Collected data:
────────
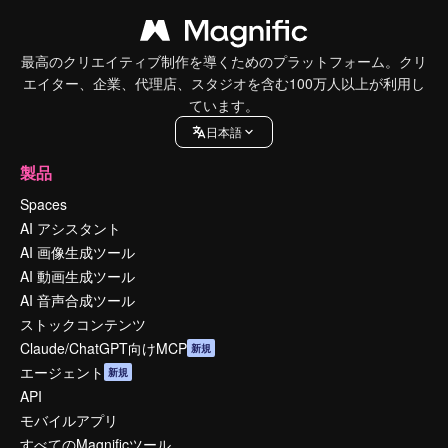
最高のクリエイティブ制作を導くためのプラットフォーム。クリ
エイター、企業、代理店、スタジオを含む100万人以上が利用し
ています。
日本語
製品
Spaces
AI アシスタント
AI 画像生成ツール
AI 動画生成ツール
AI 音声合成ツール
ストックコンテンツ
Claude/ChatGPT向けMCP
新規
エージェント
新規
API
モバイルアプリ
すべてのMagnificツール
────────
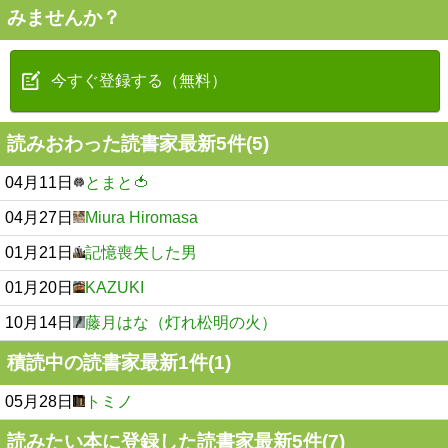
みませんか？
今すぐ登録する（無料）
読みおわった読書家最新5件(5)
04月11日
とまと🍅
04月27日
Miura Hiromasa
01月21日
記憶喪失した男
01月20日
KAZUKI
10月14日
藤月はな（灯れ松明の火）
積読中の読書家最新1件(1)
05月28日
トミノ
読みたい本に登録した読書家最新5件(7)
────────
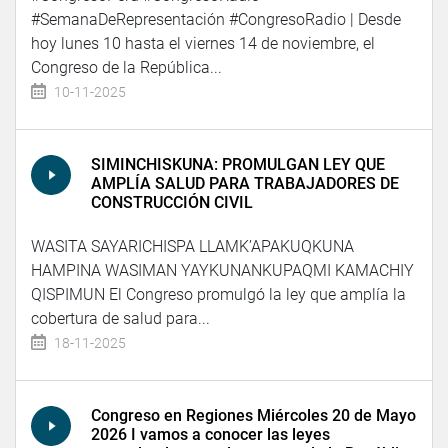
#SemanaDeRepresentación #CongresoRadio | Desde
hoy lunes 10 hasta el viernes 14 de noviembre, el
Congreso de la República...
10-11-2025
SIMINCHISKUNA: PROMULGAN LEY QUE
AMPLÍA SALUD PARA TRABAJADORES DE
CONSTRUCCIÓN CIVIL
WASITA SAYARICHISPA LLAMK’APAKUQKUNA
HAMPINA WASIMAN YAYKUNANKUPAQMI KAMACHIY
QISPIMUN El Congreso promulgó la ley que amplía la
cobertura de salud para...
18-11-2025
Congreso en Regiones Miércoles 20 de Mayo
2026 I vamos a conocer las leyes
────────
Starting with the line that holds "最高のクリエイティブ制作を導くためのプラットフォーム。クリ" and ending with the line that holds "すべてのMagnificツール", retype every line in the data above exactly, and nothing else.

_Response to the exercise_
最高のクリエイティブ制作を導くためのプラットフォーム。クリ
エイター、企業、代理店、スタジオを含む100万人以上が利用し
ています。
日本語
製品
Spaces
AI アシスタント
AI 画像生成ツール
AI 動画生成ツール
AI 音声合成ツール
ストックコンテンツ
Claude/ChatGPT向けMCP
新規
エージェント
新規
API
モバイルアプリ
すべてのMagnificツール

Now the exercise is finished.